Action item: The answer must consist of every line from the entries that holds the word "Phật".

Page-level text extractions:
☆ ☆ ☆ ☆

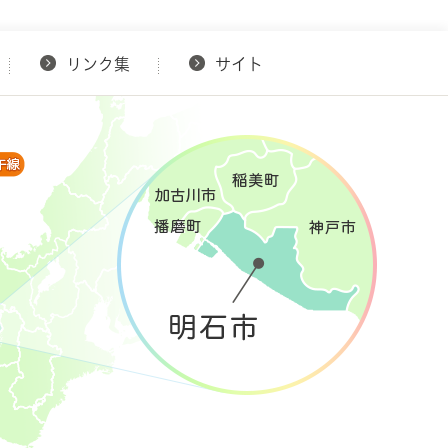
リンク集
サイト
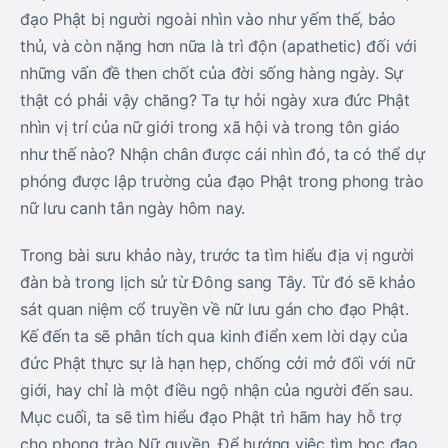
đạo Phật bị người ngoài nhìn vào như yếm thế, bảo
thủ, và còn nặng hơn nữa là trì độn (apathetic) đối với
những vấn đề then chốt của đời sống hàng ngày. Sự
thật có phải vậy chăng? Ta tự hỏi ngày xưa đức Phật
nhìn vị trí của nữ giới trong xã hội và trong tôn giáo
như thế nào? Nhận chân được cái nhìn đó, ta có thể dự
phóng được lập trường của đạo Phật trong phong trào
nữ lưu canh tân ngày hôm nay.
Trong bài sưu khảo này, trước ta tìm hiểu địa vị người
đàn bà trong lịch sử từ Ðông sang Tây. Từ đó sẽ khảo
sát quan niệm cổ truyền về nữ lưu gán cho đạo Phật.
Kế đến ta sẽ phân tích qua kinh điển xem lời dạy của
đức Phật thực sự là hạn hẹp, chống cởi mở đối với nữ
giới, hay chỉ là một điều ngộ nhận của người đến sau.
Mục cuối, ta sẽ tìm hiểu đạo Phật trì hãm hay hỗ trợ
cho phong trào Nữ quyền. Ðể hướng việc tìm học đạo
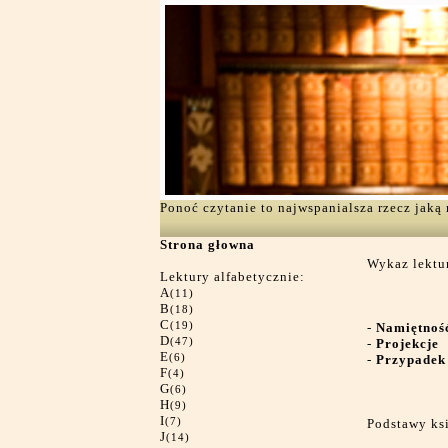
Ponoć czytanie to najwspanialsza rzecz jak
Strona głowna
Wykaz lektur
Lektury alfabetycznie:
A
(11)
B
(18)
C
(19)
-
Namiętnoś
D
(47)
-
Projekcje
E
(6)
-
Przypadek
F
(4)
G
(6)
H
(9)
I
(7)
Podstawy ks
J
(14)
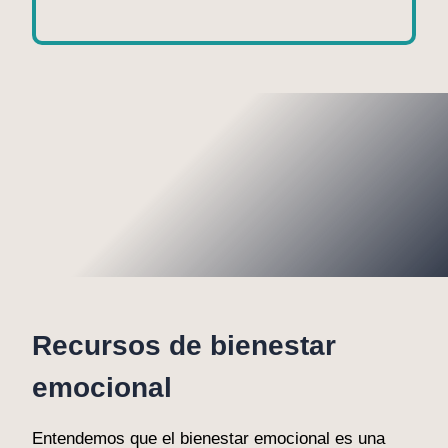
Recursos de bienestar
emocional
Entendemos que el bienestar emocional es una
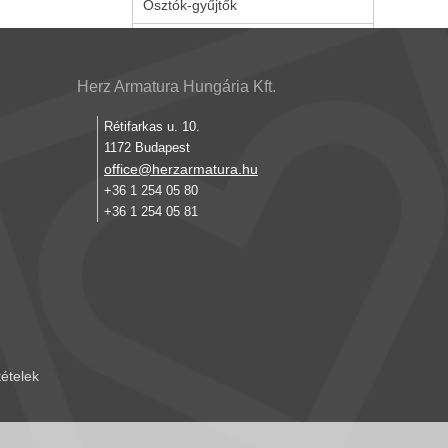
Osztók-gyűjtők
Herz Armatura Hungária Kft.
Rétifarkas u. 10.
1172 Budapest
office@herzarmatura.hu
+36 1 254 05 80
+36 1 254 05 81
tételek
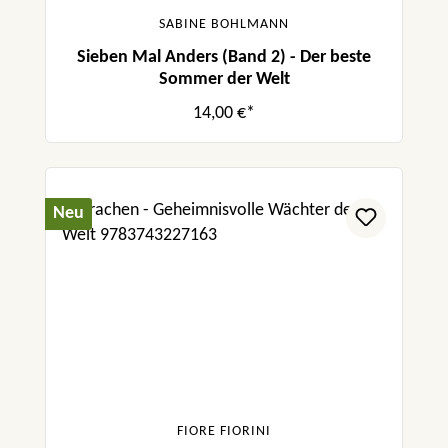
SABINE BOHLMANN
Sieben Mal Anders (Band 2) - Der beste
Sommer der Welt
14,00 €*
Neu
FIORE FIORINI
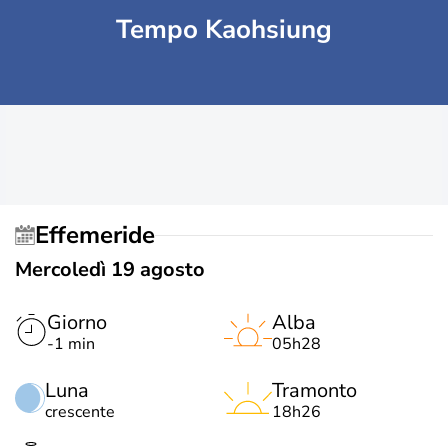
Tempo Kaohsiung
Effemeride
Mercoledì 19 agosto
Giorno
Alba
-1 min
05h28
Luna
Tramonto
crescente
18h26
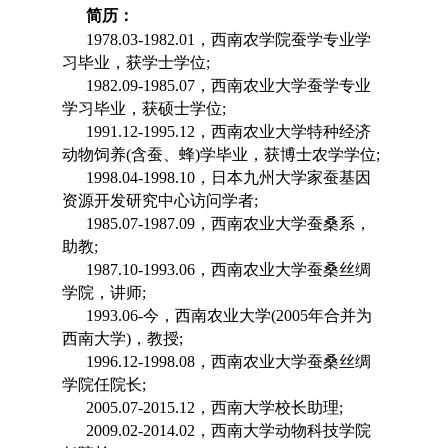
简历：
1978.03-1982.01，西南农学院蚕学专业学
习毕业，获学士学位;
1982.09-1985.07，西南农业大学蚕学专业
学习毕业，获硕士学位;
1991.12-1995.12，西南农业大学特种经济
动物饲养(含蚕、蜂)学毕业，获博士农学学位;
1998.04-1998.10，日本九州大学家蚕基因
资源开发研究中心访问学者;
1985.07-1987.09，西南农业大学蚕桑系，
助教;
1987.10-1993.06，西南农业大学蚕桑丝绸
学院，讲师;
1993.06-今，西南农业大学(2005年合并为
西南大学)，教授;
1996.12-1998.08，西南农业大学蚕桑丝绸
学院任院长;
2005.07-2015.12，西南大学校长助理;
2009.02-2014.02，西南大学动物科技学院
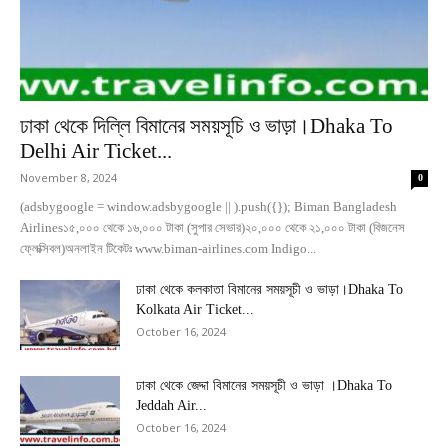
ঢাকা থেকে দিল্লি বিমানের সময়সূচি ও ভাড়া।Dhaka To
Delhi Air Ticket...
November 8, 2024
0
(adsbygoogle = window.adsbygoogle || ).push({}); Biman Bangladesh
Airlines১৫,০০০ থেকে ১৬,০০০ টাকা (সুপার সেভার)২০,০০০ থেকে ২১,০০০ টাকা (বিজনেস
ফ্লেক্সিবল)অনলাইন টিকেটঃ www.biman-airlines.com Indigo...
ঢাকা থেকে কলকাতা বিমানের সময়সূচী ও ভাড়া।Dhaka To
Kolkata Air Ticket...
October 16, 2024
ঢাকা থেকে জেদ্দা বিমানের সময়সূচী ও ভাড়া ।Dhaka To
Jeddah Air...
October 16, 2024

☆ ☆ ☆ ☆

Result below:
đạo Phật bị người ngoài nhìn vào như yếm thế, bảo
thật có phải vậy chăng? Ta tự hỏi ngày xưa đức Phật
phóng được lập trường của đạo Phật trong phong trào
sát quan niệm cổ truyền về nữ lưu gán cho đạo Phật.
đức Phật thực sự là hạn hẹp, chống cởi mở đối với nữ
Mục cuối, ta sẽ tìm hiểu đạo Phật trì hãm hay hỗ trợ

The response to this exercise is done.